Türkiye ekonomisinin 2017 performansını ortaya koyacak büyüme verileri ise 29 Mart’ta açıklanacak. Beklenti 2017 için güçlü iç ve dış talebin katkısıyla Türkiye ekonomisinin yüzde 7’nin üzerinde büyüyeceği yönünde. Bilgi Üniversitesi Rektör Vekili Prof. Dr. Ege Yazgan, yüzde 7’lik bir büyüme konusunda bir konsensüs oluştuğunu vurgulayarak, “Ben yıllık yüzde 7, 2017’nin son çeyreğinde ise yüzde 7.15’lik büyüme beklentisiyle bu konsensusa uyuyorum. Öncü göstergeler çerçevesinde 2018 ilk çeyreğinde de yüzde 7 civarında büyüme bekliyorum. Ondan sonra için şimdiden bir şey söylemek için erken ancak genel gidişat yüzde 6’lar civarında” dedi.

Türkiye Cumhuriyet Merkez Bankası’nın (TCMB) reel sektör, finansal sektör temsilcileri ve profesyonellerden oluşan 75 katılımcıyla gerçekleştirdiği Mart ayı Beklenti Anketi’ne göre ise 2018 ve 2019 yılları GSYH büyüme beklentisi, bir önceki anket dönemine göre değişmeyerek sırasıyla yüzde 4.6 ve yüzde 4.5 olarak tahmin edildi. Geçen hafta açıklanan ankete göre, 2018 yılsonu cari işlemler açığı beklentisi, Mart’ta bir önceki döneme göre 3.1 milyar dolar artışla 48.2 milyar dolara, 2019 için ise 2 milyar dolar artışla 47.7 milyar dolara yükseldi. Mart ayı TÜFE beklentisi yüzde 0.84’ten yüzde 0.82’ye, cari yılsonu TÜFE beklentisi yüzde 9.52’den yüzde 9.49’a geriledi. Katılımcıların bu yılsonu döviz kuru (dolar/TL) beklentisi ise değişmeyerek 4.10 TL olarak tahmin edildi.

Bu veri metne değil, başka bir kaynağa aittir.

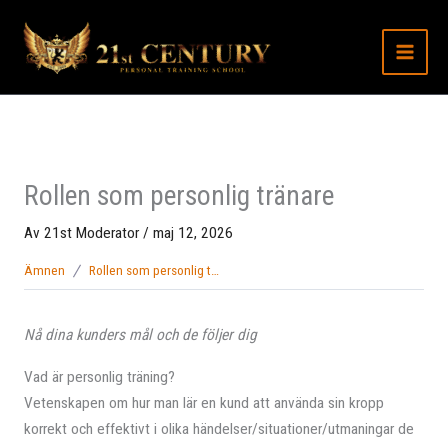
Hoppa
till
innehåll
Rollen som personlig tränare
Av
21st Moderator
/
maj 12, 2026
Ämnen
Rollen som personlig tränare
Nå dina kunders mål och de följer dig
Vad är personlig träning?
Vetenskapen om hur man lär en kund att använda sin kropp
korrekt och effektivt i olika händelser/situationer/utmaningar de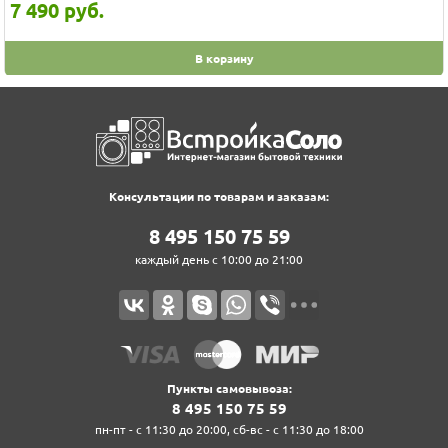
12 490
руб.
В корзину
Консультации по товарам и заказам:
8‍ 4‍9‍5‍ 1‍5‍0‍ 7‍5‍ 5‍9‍
каждый день с 10:00 до 21:00
Пункты самовывоза:
8‍ 4‍9‍5‍ 1‍5‍0‍ 7‍5‍ 5‍9‍
пн-пт - с 11:30 до 20:00, сб-вс - с 11:30 до 18:00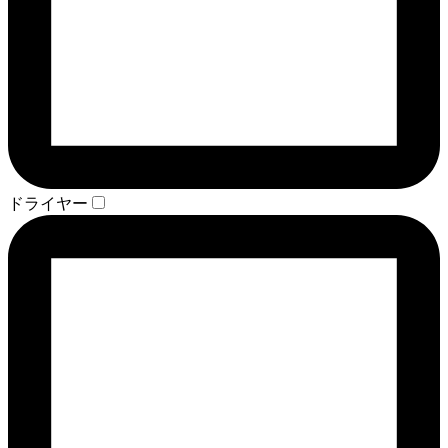
ドライヤー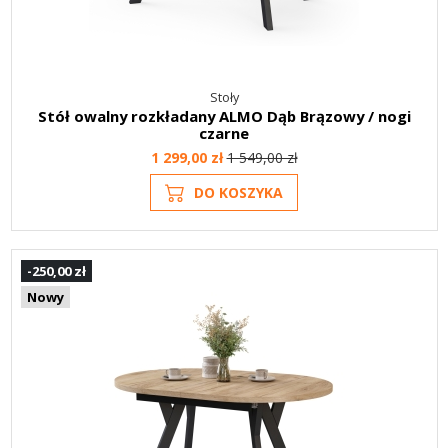
Stoły
Stół owalny rozkładany ALMO Dąb Brązowy / nogi
czarne
1 299,00 zł
1 549,00 zł
DO KOSZYKA
-250,00 zł
Nowy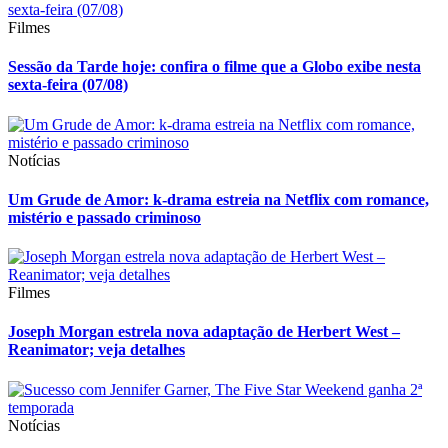
Filmes
Sessão da Tarde hoje: confira o filme que a Globo exibe nesta
sexta-feira (07/08)
Notícias
Um Grude de Amor: k-drama estreia na Netflix com romance,
mistério e passado criminoso
Filmes
Joseph Morgan estrela nova adaptação de Herbert West –
Reanimator; veja detalhes
Notícias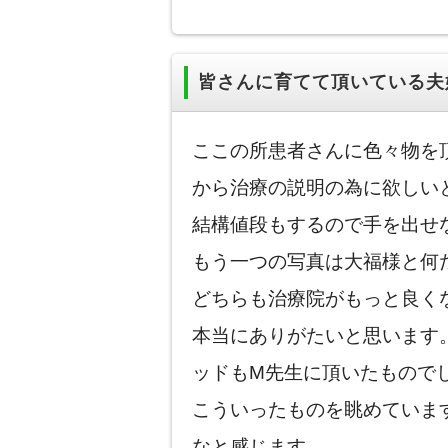
皆さんに育てて頂いている夫婦
ここの所患者さんに色々物を
から治療の説明の為に欲しい
結構値段もするので手を出せ
もう一つの写真は大福様と何
どちらも治療院がもっと良く
本当にありがたいと思います
ッドもM先生に頂いたもので
こういったものを眺めていま
なと感じます。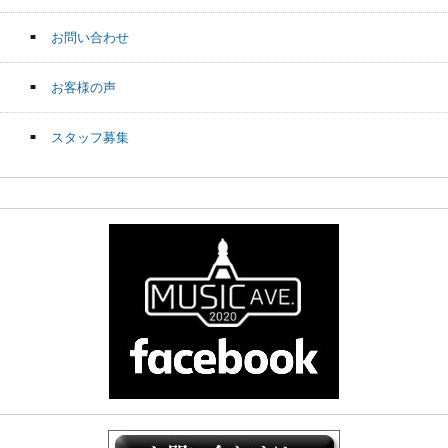
お問い合わせ
お客様の声
スタッフ募集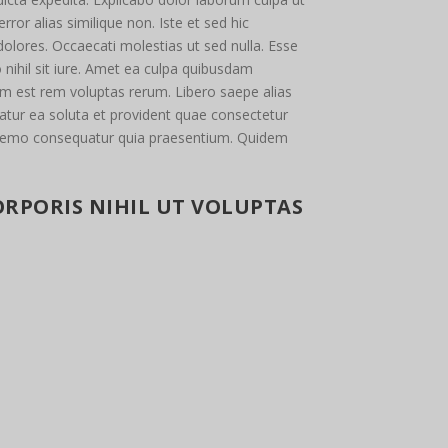
or alias similique non. Iste et sed hic
olores. Occaecati molestias ut sed nulla. Esse
nihil sit iure. Amet ea culpa quibusdam
 est rem voluptas rerum. Libero saepe alias
atur ea soluta et provident quae consectetur
iis nemo consequatur quia praesentium. Quidem
RPORIS NIHIL UT VOLUPTAS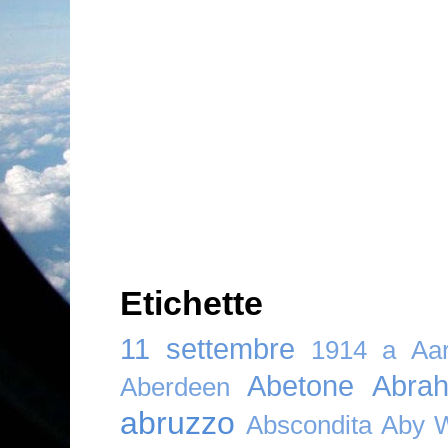
Etichette
11 settembre
1914
a
Aar
Abetone
Abra
Aberdeen
abruzzo
Abscondita
Aby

VERGİ GELİRLERİ SEVİNDİRDİ

Geçen hafta açıklanan önemli verilerden biri de 2018 Şubat bütçe gerçekleşmeleriydi. Maliye Bakanlığı verilerine göre, geçen yıl Şubat’ta 6.8 milyar TL açık veren bütçe, bu yıl aynı dönemde 1.9 milyar TL açık verdi. Geçen yıl Şubat’ta 1.8 milyar TL açık şeklinde gerçekleşen faiz dışı denge performansı ise Şubat 2018’de 4.8 milyar TL faiz dışı fazlaya dönüştü. 2018 Şubat ayında bütçe gelirleri bir önceki yılın aynı ayma göre yüzde 30.1 artarak 61 milyar TL, bütçe giderleri ise yüzde 17 artarak 62.9 milyar TL olarak gerçekleşti. 2018 Şubat’ta vergi gelirleri geçen yılın aynı ayma göre yüzde 31.4 oranında artarak 52.6 milyar TL olarak gerçekleşti. 2017 Ocak-Şubat döneminde 4.6 milyar TL fazlanın gerçekleştiği bütçe, bu yılın aynı döneminde 201 milyon açık verdi. Bu yılın ilk iki ayında faiz dışı denge performansı ise 12.5 milyar TL fazla oldu. 2018 yılı Ocak-Şubat döneminde bütçe gelirleri geçen yılın aynı dönemine göre yüzde 12.8 oranında artarak 119.2 milyar TL, bütçe giderleri ise yüzde 18.1 artarak 119.4 milyar TL oldu. Bu dönemde vergi gelirleri yüzde 18.3 oranında artarak 104.6 milyar TL, faiz hariç bütçe giderleri ise yüzde 19.4 oranında artarak 106.7 milyar TL oldu.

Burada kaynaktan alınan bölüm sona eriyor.